Among the records that follow, find the line with "حيث يقوم المستخدمون" and the line with "فجهازنا هو الذي". Set down those lines and all lines between them exactly, without adding anything.

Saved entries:

-- -- --

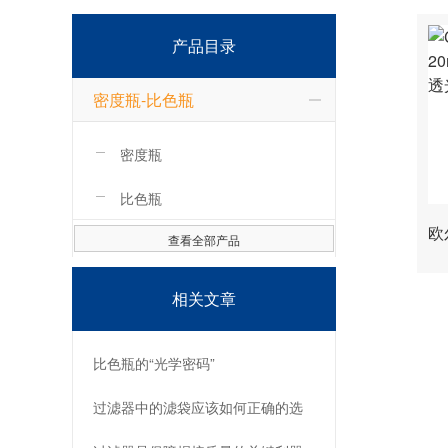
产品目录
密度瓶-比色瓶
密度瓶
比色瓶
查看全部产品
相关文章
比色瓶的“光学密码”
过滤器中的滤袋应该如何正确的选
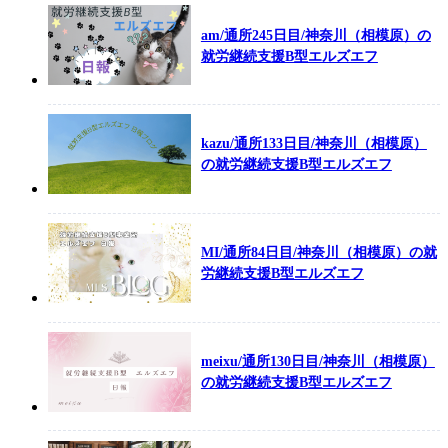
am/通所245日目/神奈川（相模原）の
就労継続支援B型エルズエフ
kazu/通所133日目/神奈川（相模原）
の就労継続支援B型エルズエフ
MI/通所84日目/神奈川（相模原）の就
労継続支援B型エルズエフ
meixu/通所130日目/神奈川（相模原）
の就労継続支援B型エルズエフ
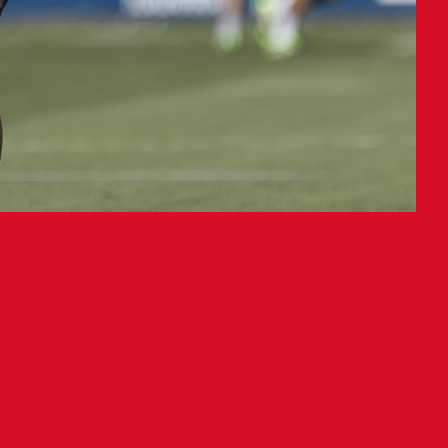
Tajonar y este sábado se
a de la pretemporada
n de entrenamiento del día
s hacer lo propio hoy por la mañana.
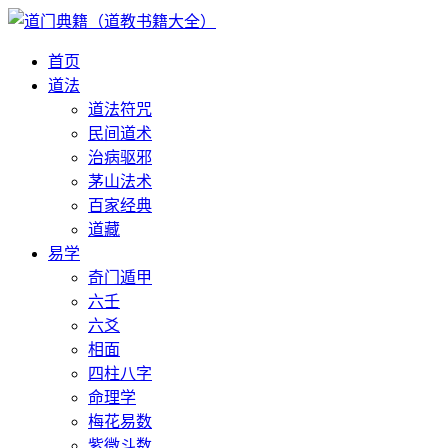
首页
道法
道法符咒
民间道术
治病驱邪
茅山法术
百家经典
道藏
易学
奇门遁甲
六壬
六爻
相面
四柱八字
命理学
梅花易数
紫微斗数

-- -- --

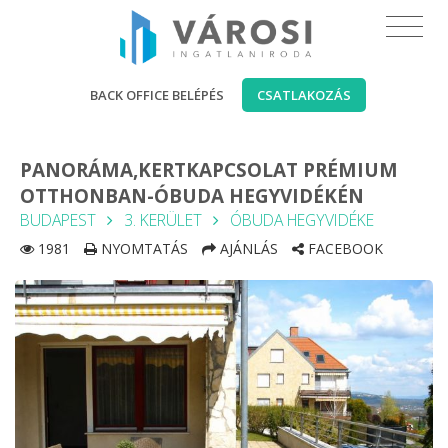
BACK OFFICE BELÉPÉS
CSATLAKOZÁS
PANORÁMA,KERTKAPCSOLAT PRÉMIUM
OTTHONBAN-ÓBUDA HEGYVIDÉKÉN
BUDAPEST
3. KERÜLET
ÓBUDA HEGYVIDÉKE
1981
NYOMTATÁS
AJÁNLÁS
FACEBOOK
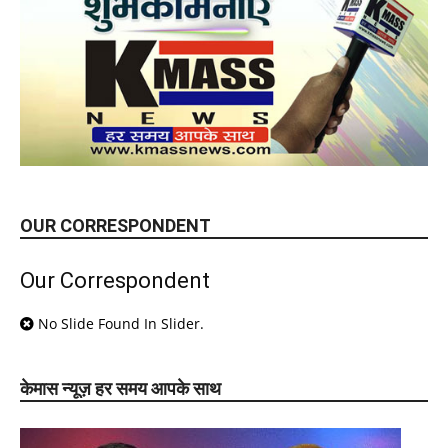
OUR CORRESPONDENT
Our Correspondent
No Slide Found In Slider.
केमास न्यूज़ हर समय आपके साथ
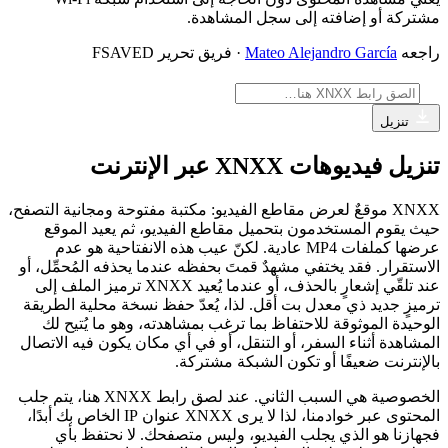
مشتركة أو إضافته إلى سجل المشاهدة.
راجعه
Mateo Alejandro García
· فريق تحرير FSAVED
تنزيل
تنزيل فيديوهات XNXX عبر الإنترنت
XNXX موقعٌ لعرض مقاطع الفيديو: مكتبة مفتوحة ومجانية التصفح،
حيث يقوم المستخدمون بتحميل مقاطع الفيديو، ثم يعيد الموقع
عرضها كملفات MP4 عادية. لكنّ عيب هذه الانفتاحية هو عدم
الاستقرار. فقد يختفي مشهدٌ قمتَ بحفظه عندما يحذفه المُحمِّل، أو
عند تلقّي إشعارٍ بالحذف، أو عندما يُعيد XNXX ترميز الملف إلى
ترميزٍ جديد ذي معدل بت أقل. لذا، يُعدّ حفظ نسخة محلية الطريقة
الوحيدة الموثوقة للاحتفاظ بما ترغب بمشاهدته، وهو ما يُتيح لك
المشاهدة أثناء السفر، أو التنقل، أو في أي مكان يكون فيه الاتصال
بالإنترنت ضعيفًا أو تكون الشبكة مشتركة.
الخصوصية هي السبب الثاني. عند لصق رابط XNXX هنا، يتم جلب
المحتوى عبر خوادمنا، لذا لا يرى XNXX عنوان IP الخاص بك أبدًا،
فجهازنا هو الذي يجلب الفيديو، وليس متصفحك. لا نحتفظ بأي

-- -- --

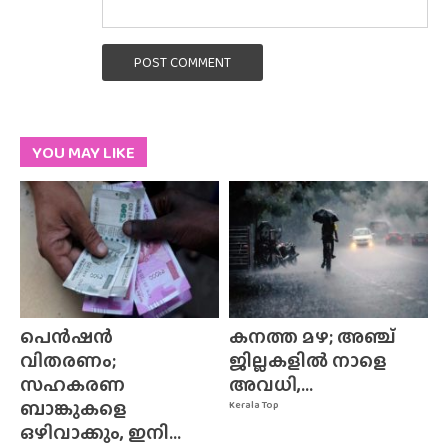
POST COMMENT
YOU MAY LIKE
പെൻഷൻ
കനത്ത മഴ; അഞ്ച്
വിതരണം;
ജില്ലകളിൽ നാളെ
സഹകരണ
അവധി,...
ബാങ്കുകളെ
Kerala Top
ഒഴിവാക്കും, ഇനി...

-- -- --

* [Solved problem]:
حيث يقوم المستخدمون بتحميل مقاطع الفيديو، ثم يعيد الموقع
عرضها كملفات MP4 عادية. لكنّ عيب هذه الانفتاحية هو عدم
الاستقرار. فقد يختفي مشهدٌ قمتَ بحفظه عندما يحذفه المُحمِّل، أو
عند تلقّي إشعارٍ بالحذف، أو عندما يُعيد XNXX ترميز الملف إلى
ترميزٍ جديد ذي معدل بت أقل. لذا، يُعدّ حفظ نسخة محلية الطريقة
الوحيدة الموثوقة للاحتفاظ بما ترغب بمشاهدته، وهو ما يُتيح لك
المشاهدة أثناء السفر، أو التنقل، أو في أي مكان يكون فيه الاتصال
بالإنترنت ضعيفًا أو تكون الشبكة مشتركة.
الخصوصية هي السبب الثاني. عند لصق رابط XNXX هنا، يتم جلب
المحتوى عبر خوادمنا، لذا لا يرى XNXX عنوان IP الخاص بك أبدًا،
فجهازنا هو الذي يجلب الفيديو، وليس متصفحك. لا نحتفظ بأي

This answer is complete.